BBCSSO/Wigglesworth/Pioro/Gerhardt review – consummate artistry and a broken string
As the Aldeburgh festival celebrates its 75th year, its programming continues to invite curiosity and challenge assumptions in the best possible way.
Violinist Daniel Pioro, one of this year’s artists-in-residence, seems by nature to be an explorer, his imagination unconfined by boundaries. In his concert with the BBC Scottish Symphony Orchestra under the baton of Ryan Wigglesworth, Pioro’s approach to the Britten Violin Concerto was one of magnetic intensity. Music whose soul-searching and questioning betrays all the anguish of its 25-year-old composer – a conscientious objector exiled from Britain and facing the likelihood of war in Europe – carried a fresh authenticity. In his performance, the sense of living-in-the-moment risk-taking was always implicit, Pioro connecting anew with the composer and with his audience. Wigglesworth further ensured that the wonderful intricacies of the third movement Passacaglia – Britten’s first foray into the form that would become a signature – were tightly interwoven with Pioro, both conductor and violinist realising the aching sadness and the absence of any final resolution with the utmost reverence. After a long silence came the tumultuous reception but, as though still communing with Britten, Pioro looked almost dazed before finally relaxing into a smile.
Related: BBCSSO/Wigglesworth/Pioro/Gerhardt review – consummate artistry and a broken string
In the second of the BBCSSO’s concerts, Alban Gerhardt, fellow artist-in-residence, was the soloist in the cello concerto written for him by Unsuk Chin, this year’s featured composer together with Judith Weir. Gerhardt’s artistry, his virtuosity in the frenetically skittering passagework, the ability to make his cello sing even in its very highest register – serene and lyrical in the third movement by contrast with the more confrontational feel of soloist v orchestra elsewhere – made this another compelling experience. But then came the heart-and-performance-stopping moment when a string broke.

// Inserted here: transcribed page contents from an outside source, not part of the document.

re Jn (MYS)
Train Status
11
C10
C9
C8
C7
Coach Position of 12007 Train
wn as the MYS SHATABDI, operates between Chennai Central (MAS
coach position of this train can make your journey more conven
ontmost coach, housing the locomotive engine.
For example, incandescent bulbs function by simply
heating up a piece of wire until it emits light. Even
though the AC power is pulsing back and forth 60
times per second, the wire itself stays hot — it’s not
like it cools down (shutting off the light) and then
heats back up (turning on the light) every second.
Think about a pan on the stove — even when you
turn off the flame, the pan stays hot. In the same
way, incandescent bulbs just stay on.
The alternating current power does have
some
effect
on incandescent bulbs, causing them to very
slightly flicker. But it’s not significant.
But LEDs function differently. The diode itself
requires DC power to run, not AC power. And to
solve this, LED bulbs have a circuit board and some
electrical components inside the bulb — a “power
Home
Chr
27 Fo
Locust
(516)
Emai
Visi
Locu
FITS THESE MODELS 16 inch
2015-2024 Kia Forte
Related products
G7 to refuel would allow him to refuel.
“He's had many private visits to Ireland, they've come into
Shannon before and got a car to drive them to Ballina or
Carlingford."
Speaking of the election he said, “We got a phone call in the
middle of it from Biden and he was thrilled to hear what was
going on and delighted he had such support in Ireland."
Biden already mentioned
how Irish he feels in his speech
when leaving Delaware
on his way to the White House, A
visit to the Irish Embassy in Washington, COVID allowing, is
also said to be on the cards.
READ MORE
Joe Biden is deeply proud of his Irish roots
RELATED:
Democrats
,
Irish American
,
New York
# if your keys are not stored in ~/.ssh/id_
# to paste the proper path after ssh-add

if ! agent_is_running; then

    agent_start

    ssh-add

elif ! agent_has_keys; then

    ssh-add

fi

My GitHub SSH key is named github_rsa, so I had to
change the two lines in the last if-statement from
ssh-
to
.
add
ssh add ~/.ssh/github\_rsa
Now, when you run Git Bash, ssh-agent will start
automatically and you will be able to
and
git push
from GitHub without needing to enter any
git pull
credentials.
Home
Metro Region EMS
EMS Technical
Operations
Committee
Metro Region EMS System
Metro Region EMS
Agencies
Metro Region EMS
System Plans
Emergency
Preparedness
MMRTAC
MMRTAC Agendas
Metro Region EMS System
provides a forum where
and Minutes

Gerhardt kept his cool and, in a matter of seconds, had borrowed the principal cellist’s instrument and continued, unassailable to the concerto’s extraordinary end, where the sound somehow dissipates into the air.
Consummate artistry indeed and well supported by Wigglesworth who, two years into his tenure as their chief conductor and with ever increasing authority and dignity, is achieving remarkable things with the BBCSSO. This was resoundingly proved in the two massive symphonies on successive nights: Mahler’s Fourth notable for its grace and a lightness of spirit – soprano Elizabeth Watts in the finale – while Bruckner’s Seventh had a natural grandeur, resplendent in the Maltings acoustic, but never grandiloquent. That same care had been lavished on Weir’s tone-poem Forest, a world so imbued with an element of fantasy as to make it a fine companion to Mahler.